Shrek Retold was received well by critics, who mainly praised its impressive scope for a fan film project and its bizarre content.

==Future==
Originally, on April 1, 2019, 3GI posted an April Fools video titled Shrek 2 Retold in which the project director discussed the creation of Shrek Retold. During Shrekfest 2019, it was announced that Shrek 2 Retold was no longer just a joke and is actually happening via an animated announcement trailer. On April 22, 2021, as a celebration of the twentieth anniversary of the original film, 3GI posted an official teaser trailer of Shrek 2 Retold. The film premiered at the tenth Shrekfest via an in-person screening at the Oriental Theatre on September 3, 2023. A trailer was released on May 19, 2024, announcing the film will be released on September 28 of that year, as well as announcing a number of contributors, including Justin Long, Zach Hadel, Lucas Cruikshank, Tay Zonday, Justin & Travis McElroy, Jake and Amir, Joe Pera, Jaiden Animations, Richard Steven Horvitz, Matt Bennett, Noah Munck, Dax Flame, Kevin McDonald, jacksfilms, Tom Fulp, James Rolfe, LAKE, Steve Zaragoza, Shoenice, Mega64, Jerma985, Bill Wurtz, Phil Lord and Christopher Miller, and the both posthumous appearances from Gilbert Gottfried and Will Cullen Hart.
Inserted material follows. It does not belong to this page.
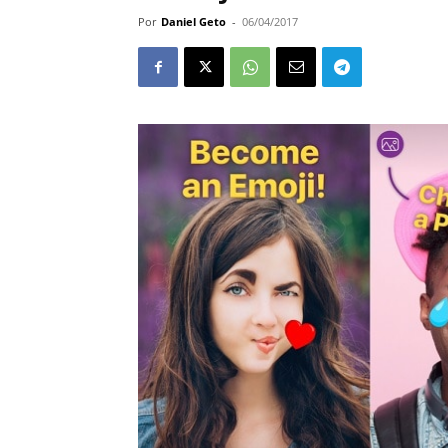
Por
Daniel Geto
-
06/04/2017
On September 20, 2024, the film was delayed indefinitely.As of January 29, 2026, the film is still in progress.

In March 2020, Shrek Retold was followed up by Sonic Rebuilt, a similar recreation of Sonic the Hedgehog: The Movie (1996). Unlike Shrek Retold, Sonic Rebuilt uses the soundtrack from its source OVA.